Dante, Beatrice, lo studio, il tempo, le parole, l'Amore
Data: Domenica, 16 gennaio 2011 ore 18:30:52 CET
Argomento: Redazione


 Studio quanto posso

Ieri abbiamo letto in classe la fine della Vita Nova:

Appresso questo sonetto apparve a me una mirabile visione, ne la quale io vidi cose che mi fecero proporre di non dire più di questa benedetta infino a tanto che io potesse più degnamente trattare di lei.
E di venire a ciò io studio quanto posso, sì com’ella sia veracemente. Sì che, se piacere sarà di colui a cui tutte le cose vivono, che la mia vita duri per alquanti anni, io spero di dicer di lei quello che mai non fue detto d’alcuna. (Dante, Vita Nova, XLIII)

Quando Dante scrive queste parole, nel 1293, ha 28 anni. Vede qualcosa che definisce “mirabile” e ribadisce che lo scopo della sua vita è dire “Beatrice” degnamente, come non è mai stato fatto con nessuna donna. Sa che questa è la cosa più importante della sua vita, ma sa anche di non essere all’altezza. Per questo dichiara “studio quanto posso” per “venire a ciò”, per riuscire nell’impresa. Riuscirà a farlo solo 14 anni dopo, nel 1307, iniziando la Commedia. Gli ci vogliono 14 anni di “studio” (che in latino vuol dire amore, passione, desiderio), 14 anni di prove, di tentativi, di opere interrotte, di esili, di condanne a morte, fughe e dolori… per riuscire ad acquisire le parole adatte a dire ciò che ha visto.

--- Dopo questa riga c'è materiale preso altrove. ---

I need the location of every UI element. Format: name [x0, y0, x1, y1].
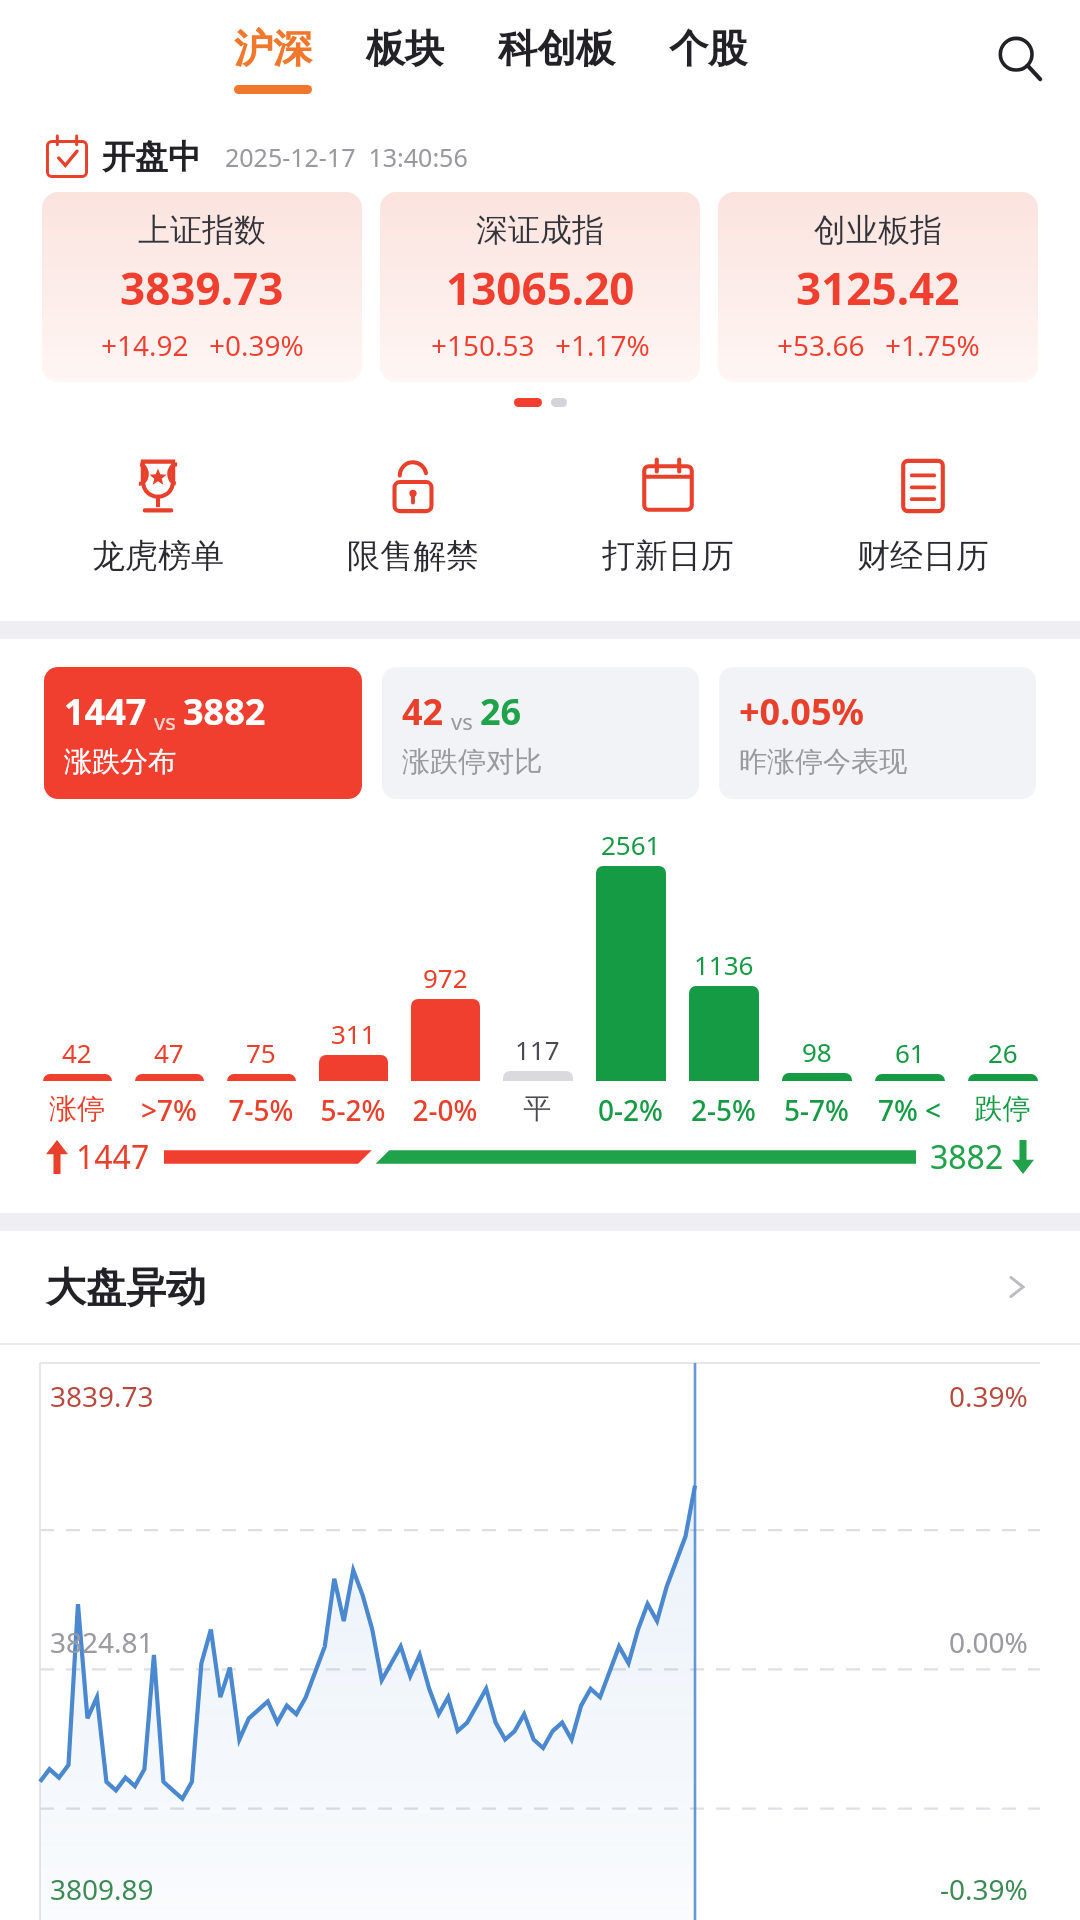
staticText: 涨跌分布 — [64, 744, 176, 779]
button[interactable]: 打新日历 — [540, 449, 795, 581]
staticText: +0.05% — [739, 687, 864, 736]
staticText: 0.39% — [949, 1377, 1028, 1415]
button[interactable]: Search — [984, 23, 1056, 95]
staticText: 涨跌停对比 — [402, 744, 542, 779]
staticText: 财经日历 — [857, 535, 989, 577]
button[interactable]: 沪深 — [230, 24, 316, 94]
staticText: +53.66 — [777, 326, 865, 364]
staticText: 61 — [895, 1035, 925, 1070]
staticText: 1136 — [694, 947, 754, 982]
staticText: +1.75% — [885, 326, 980, 364]
staticText: 42 — [62, 1035, 92, 1070]
button[interactable]: 财经日历 — [795, 449, 1050, 581]
staticText: +14.92 — [101, 326, 189, 364]
button[interactable]: 限售解禁 — [285, 449, 540, 581]
staticText: 平 — [494, 1091, 581, 1126]
staticText: 1447 — [64, 687, 147, 736]
staticText: 0-2% — [587, 1091, 674, 1129]
staticText: 3882 — [183, 687, 266, 736]
staticText: 311 — [331, 1016, 376, 1051]
button[interactable]: 42 — [382, 667, 699, 799]
staticText: 跌停 — [959, 1091, 1046, 1126]
staticText: 沪深 — [234, 24, 312, 73]
staticText: 3824.81 — [50, 1623, 154, 1661]
button[interactable]: 个股 — [665, 24, 751, 94]
staticText: 2025-12-17 13:40:56 — [225, 140, 468, 174]
staticText: +1.17% — [555, 326, 650, 364]
button[interactable]: 大盘异动 — [0, 1231, 1080, 1343]
staticText: +0.39% — [209, 326, 304, 364]
button[interactable]: 板块 — [362, 24, 448, 94]
staticText: 3839.73 — [120, 258, 284, 318]
staticText: vs — [451, 706, 473, 736]
button[interactable]: 深证成指 — [380, 192, 700, 382]
button[interactable]: +0.05% — [719, 667, 1036, 799]
staticText: >7% — [126, 1091, 212, 1129]
staticText: 0.00% — [949, 1623, 1028, 1661]
staticText: 上证指数 — [138, 210, 266, 250]
staticText: 98 — [802, 1034, 832, 1069]
staticText: 2-5% — [680, 1091, 767, 1129]
staticText: 75 — [246, 1035, 276, 1070]
staticText: 42 — [402, 687, 444, 736]
button[interactable]: 1447 — [44, 667, 362, 799]
staticText: 限售解禁 — [347, 535, 479, 577]
staticText: 7-5% — [218, 1091, 304, 1129]
staticText: 972 — [423, 960, 468, 995]
staticText: 26 — [988, 1035, 1018, 1070]
staticText: 深证成指 — [476, 210, 604, 250]
staticText: 3809.89 — [50, 1870, 154, 1908]
staticText: 大盘异动 — [46, 1262, 206, 1312]
staticText: 打新日历 — [602, 535, 734, 577]
staticText: 13065.20 — [446, 258, 635, 318]
staticText: 涨停 — [34, 1091, 120, 1126]
staticText: 龙虎榜单 — [92, 535, 224, 577]
staticText: 个股 — [669, 24, 747, 73]
button[interactable]: 创业板指 — [718, 192, 1038, 382]
staticText: 创业板指 — [814, 210, 942, 250]
staticText: 3125.42 — [796, 258, 960, 318]
staticText: 3839.73 — [50, 1377, 154, 1415]
staticText: vs — [154, 706, 176, 736]
staticText: 昨涨停今表现 — [739, 744, 907, 779]
button[interactable]: 龙虎榜单 — [30, 449, 285, 581]
staticText: 26 — [480, 687, 522, 736]
staticText: 3882 — [930, 1135, 1004, 1179]
staticText: +150.53 — [431, 326, 535, 364]
staticText: 5-2% — [310, 1091, 396, 1129]
staticText: 117 — [515, 1032, 560, 1067]
staticText: 开盘中 — [102, 136, 201, 178]
staticText: -0.39% — [940, 1870, 1028, 1908]
staticText: 科创板 — [498, 24, 615, 73]
staticText: 7% < — [866, 1091, 953, 1129]
staticText: 板块 — [366, 24, 444, 73]
staticText: 1447 — [76, 1135, 150, 1179]
staticText: 2-0% — [402, 1091, 488, 1129]
button[interactable]: 科创板 — [494, 24, 619, 94]
staticText: 2561 — [601, 827, 661, 862]
staticText: 47 — [154, 1035, 184, 1070]
button[interactable]: 上证指数 — [42, 192, 362, 382]
staticText: 5-7% — [773, 1091, 860, 1129]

Le parole arrivano 14 anni dopo e sono le parole che in altri 14 anni (1307-1321) costituiranno l’opera più grande mai scritta nella storia della parola poetica. 14 anni per trovare le parole, 14 anni per scrivere. Tutto per “dire veracemente” un nome: Beatrice. Dante trova le parole per l’amore che lo ha trovato.

Vorrei la fede di Dante nelle parole, la sua tenacia nello studiare, quanto può, per raggiungere “a parole” l’Amore da cantare nel tempo e fuori dal tempo.

Le parole si trovano, l’amore ti trova.

Ecco cosa ci faccio con le parole: dico all’amore di venirmi a trovare.